*Task instructions*:
Read the records and gather each line that includes "товара".

===== Records for this task

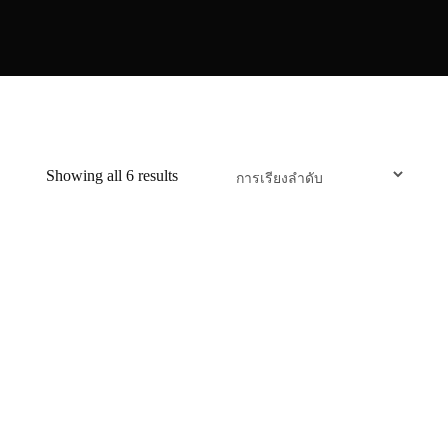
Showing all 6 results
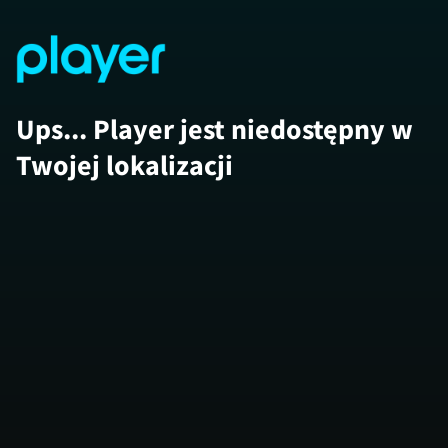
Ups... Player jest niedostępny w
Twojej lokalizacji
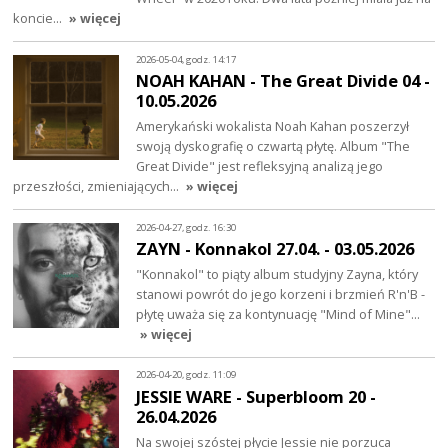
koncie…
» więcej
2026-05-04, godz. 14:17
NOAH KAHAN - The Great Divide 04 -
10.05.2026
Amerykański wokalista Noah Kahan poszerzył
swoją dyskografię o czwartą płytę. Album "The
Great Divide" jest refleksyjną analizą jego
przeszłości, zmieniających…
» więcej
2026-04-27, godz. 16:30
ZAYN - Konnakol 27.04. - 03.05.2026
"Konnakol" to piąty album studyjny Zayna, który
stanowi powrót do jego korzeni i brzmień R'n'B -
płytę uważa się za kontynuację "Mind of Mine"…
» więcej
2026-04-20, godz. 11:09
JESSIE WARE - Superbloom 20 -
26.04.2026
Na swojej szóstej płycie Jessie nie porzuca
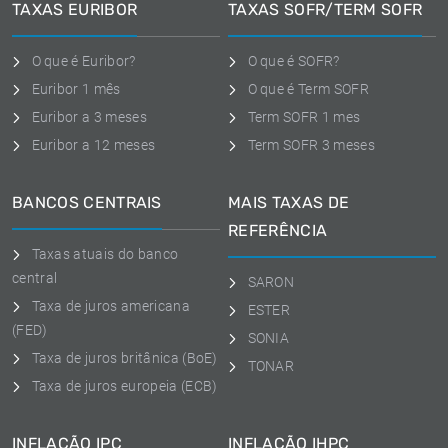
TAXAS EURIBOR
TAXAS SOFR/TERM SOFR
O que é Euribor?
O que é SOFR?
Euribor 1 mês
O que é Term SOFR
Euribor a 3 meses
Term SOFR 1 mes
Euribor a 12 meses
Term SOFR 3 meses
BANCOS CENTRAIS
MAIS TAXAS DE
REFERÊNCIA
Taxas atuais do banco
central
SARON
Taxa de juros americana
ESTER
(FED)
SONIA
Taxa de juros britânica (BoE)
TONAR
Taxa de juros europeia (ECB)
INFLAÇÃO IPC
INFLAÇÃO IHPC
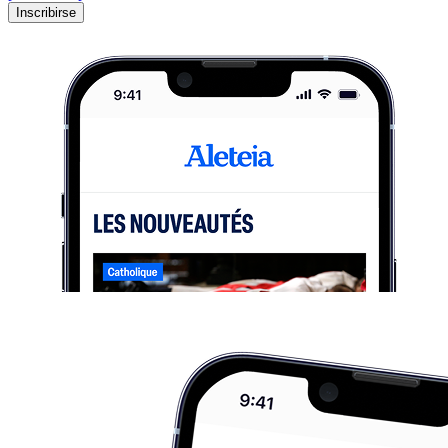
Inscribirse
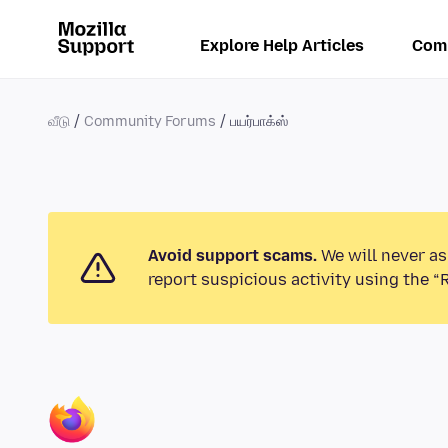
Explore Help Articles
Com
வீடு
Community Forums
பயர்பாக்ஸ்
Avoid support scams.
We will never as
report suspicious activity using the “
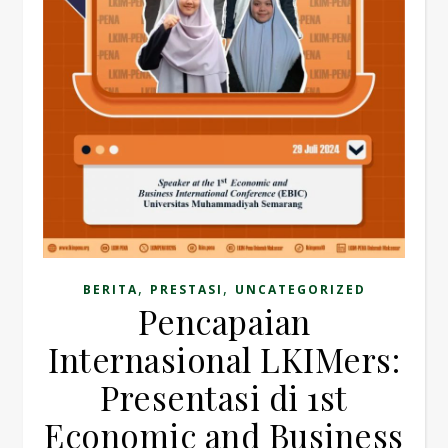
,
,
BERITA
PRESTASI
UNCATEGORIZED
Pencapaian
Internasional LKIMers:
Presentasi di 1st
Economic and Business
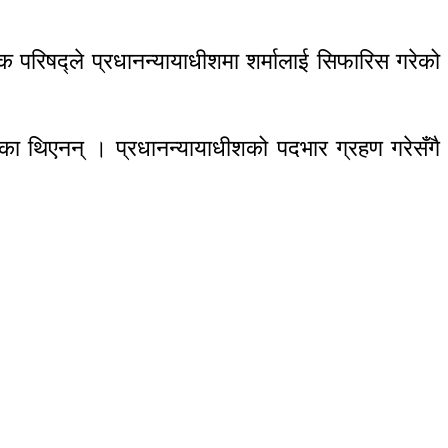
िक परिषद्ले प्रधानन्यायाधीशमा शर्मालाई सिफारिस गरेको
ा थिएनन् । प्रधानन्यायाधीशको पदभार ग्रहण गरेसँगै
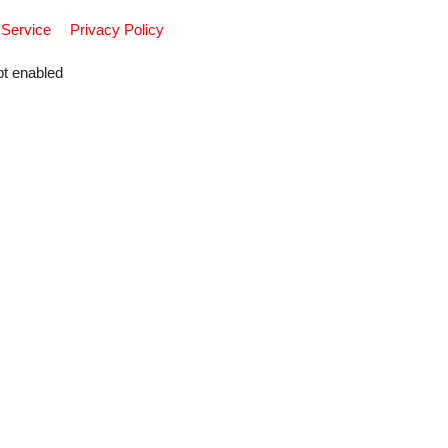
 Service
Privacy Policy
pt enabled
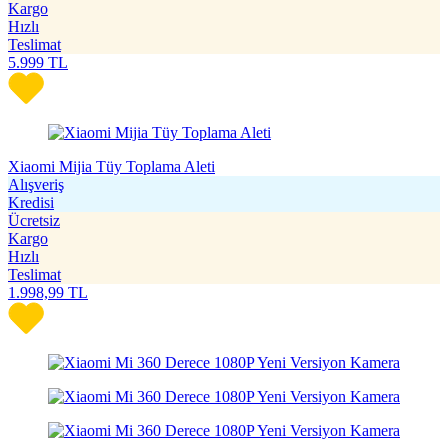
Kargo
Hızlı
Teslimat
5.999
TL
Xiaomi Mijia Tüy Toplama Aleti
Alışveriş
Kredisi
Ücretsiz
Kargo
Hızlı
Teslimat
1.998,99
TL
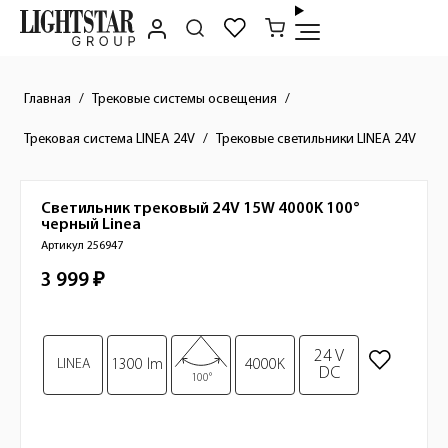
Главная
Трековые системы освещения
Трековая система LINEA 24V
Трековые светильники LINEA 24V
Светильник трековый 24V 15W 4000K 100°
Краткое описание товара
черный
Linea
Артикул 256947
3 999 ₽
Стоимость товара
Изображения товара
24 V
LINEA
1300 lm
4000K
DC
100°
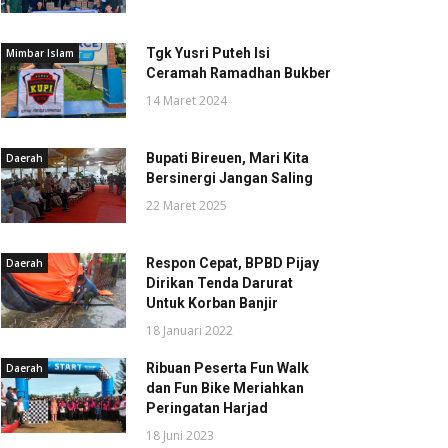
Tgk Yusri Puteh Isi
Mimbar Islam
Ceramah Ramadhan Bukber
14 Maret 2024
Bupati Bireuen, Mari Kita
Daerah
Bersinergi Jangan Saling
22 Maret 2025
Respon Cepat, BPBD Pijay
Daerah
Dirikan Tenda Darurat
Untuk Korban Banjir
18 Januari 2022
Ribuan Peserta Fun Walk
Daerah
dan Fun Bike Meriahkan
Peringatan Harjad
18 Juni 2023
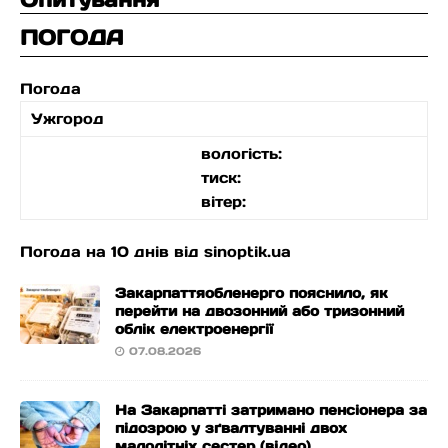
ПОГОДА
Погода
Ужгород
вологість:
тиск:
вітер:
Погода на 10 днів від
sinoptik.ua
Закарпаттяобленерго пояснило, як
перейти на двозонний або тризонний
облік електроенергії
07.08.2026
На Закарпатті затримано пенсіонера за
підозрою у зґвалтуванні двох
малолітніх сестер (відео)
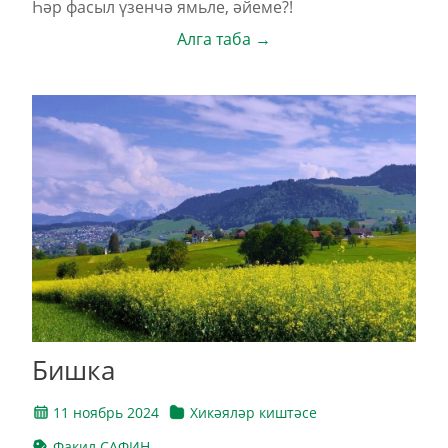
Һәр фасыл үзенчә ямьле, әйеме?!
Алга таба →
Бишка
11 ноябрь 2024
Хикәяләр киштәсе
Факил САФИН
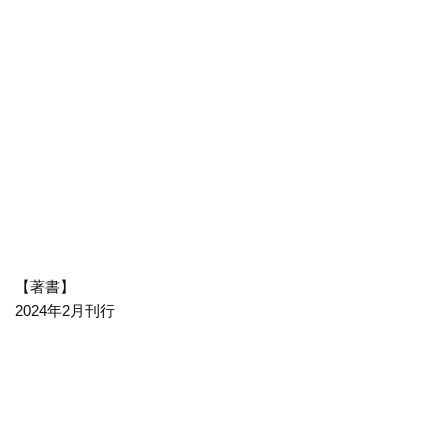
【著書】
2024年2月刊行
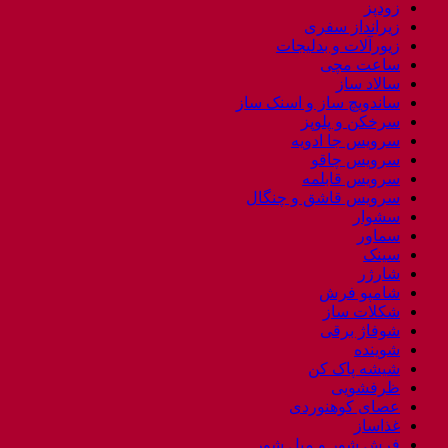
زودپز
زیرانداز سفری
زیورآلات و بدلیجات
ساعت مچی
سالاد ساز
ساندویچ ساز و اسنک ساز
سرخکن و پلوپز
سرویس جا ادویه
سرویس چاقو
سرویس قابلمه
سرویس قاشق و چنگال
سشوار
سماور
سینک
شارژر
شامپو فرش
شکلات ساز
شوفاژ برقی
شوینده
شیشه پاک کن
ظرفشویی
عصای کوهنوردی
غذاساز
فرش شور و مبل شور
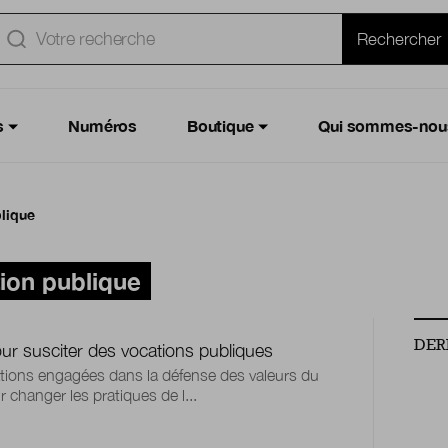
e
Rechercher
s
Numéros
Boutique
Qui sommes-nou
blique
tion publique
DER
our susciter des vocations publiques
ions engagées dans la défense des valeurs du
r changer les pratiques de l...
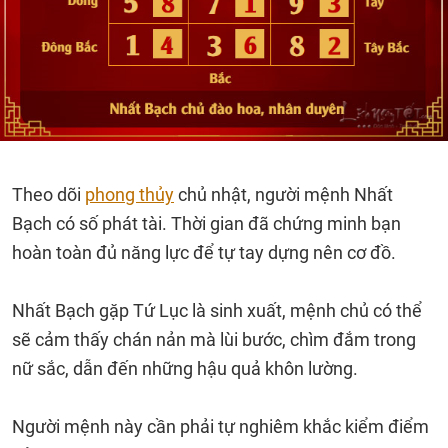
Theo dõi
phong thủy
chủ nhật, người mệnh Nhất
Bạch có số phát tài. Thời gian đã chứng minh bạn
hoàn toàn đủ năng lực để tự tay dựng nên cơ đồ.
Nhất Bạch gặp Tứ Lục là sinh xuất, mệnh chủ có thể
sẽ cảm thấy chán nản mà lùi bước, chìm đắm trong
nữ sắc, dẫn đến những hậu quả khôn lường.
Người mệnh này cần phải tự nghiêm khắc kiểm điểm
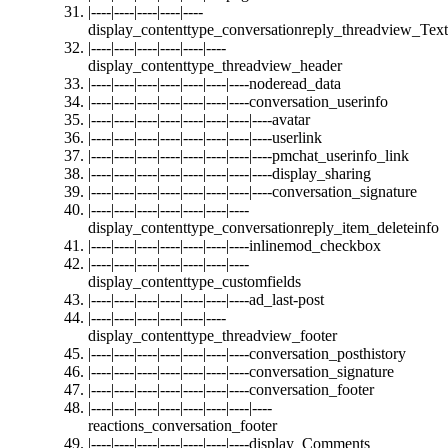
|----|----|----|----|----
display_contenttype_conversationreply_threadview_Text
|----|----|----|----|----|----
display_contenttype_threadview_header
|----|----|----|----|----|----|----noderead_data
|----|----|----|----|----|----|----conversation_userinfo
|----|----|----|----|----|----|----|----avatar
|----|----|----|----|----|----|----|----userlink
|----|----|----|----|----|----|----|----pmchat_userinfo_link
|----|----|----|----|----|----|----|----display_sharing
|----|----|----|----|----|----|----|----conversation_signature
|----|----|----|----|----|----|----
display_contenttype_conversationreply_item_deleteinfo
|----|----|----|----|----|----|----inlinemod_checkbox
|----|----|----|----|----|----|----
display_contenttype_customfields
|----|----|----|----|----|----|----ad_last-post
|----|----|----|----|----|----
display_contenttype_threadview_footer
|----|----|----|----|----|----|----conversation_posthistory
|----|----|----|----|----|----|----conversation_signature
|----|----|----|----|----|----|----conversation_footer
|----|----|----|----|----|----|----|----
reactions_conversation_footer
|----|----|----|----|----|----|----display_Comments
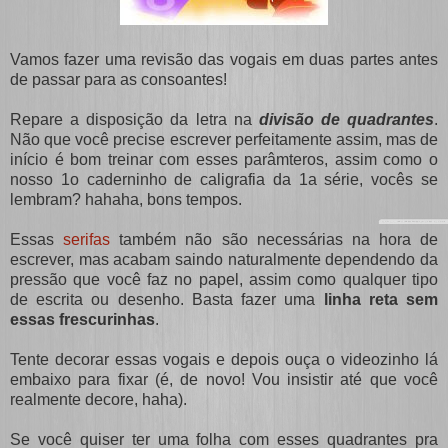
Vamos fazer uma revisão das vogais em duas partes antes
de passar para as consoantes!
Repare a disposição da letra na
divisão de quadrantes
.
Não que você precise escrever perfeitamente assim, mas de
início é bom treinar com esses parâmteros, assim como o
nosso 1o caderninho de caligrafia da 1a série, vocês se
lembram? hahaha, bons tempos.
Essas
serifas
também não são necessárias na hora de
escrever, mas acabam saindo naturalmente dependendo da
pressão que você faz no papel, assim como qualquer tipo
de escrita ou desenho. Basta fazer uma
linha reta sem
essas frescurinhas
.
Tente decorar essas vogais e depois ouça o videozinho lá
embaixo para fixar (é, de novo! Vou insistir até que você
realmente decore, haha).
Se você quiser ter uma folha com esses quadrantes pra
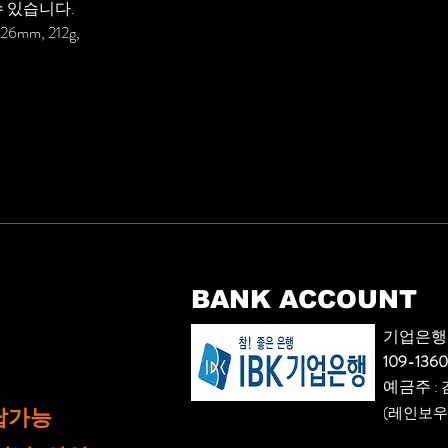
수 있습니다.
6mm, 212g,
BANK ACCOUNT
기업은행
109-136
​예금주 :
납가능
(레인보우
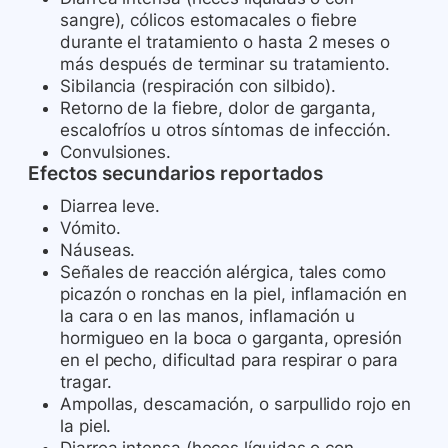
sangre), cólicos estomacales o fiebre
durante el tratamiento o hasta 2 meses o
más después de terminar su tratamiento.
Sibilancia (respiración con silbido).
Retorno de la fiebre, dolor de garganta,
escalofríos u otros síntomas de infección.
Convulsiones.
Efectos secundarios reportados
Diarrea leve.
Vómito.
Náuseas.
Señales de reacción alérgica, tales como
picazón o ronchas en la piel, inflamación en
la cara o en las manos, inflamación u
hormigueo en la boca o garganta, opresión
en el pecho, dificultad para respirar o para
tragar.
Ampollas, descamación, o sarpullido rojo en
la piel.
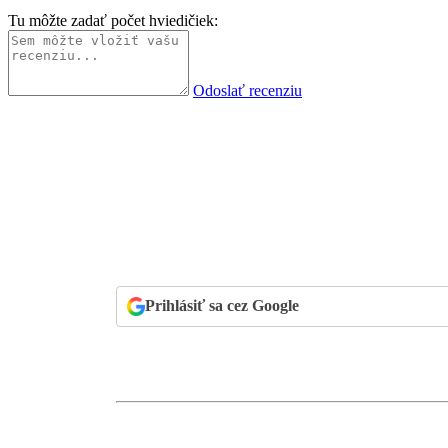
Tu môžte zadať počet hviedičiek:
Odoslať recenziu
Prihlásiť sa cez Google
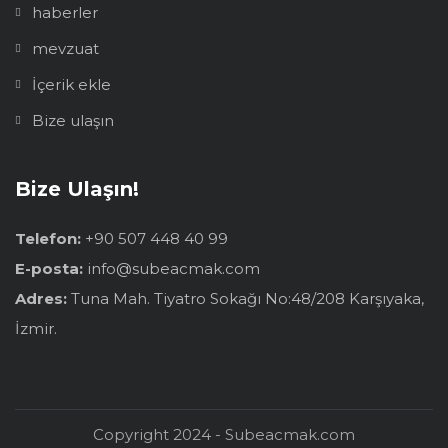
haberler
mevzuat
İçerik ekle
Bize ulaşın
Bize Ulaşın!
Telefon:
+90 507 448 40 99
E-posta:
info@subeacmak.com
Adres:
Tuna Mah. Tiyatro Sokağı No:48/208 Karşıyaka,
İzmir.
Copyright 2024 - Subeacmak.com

==========

*Task answer*:
Краткое описание товара
Стоимость товара
Изображения товара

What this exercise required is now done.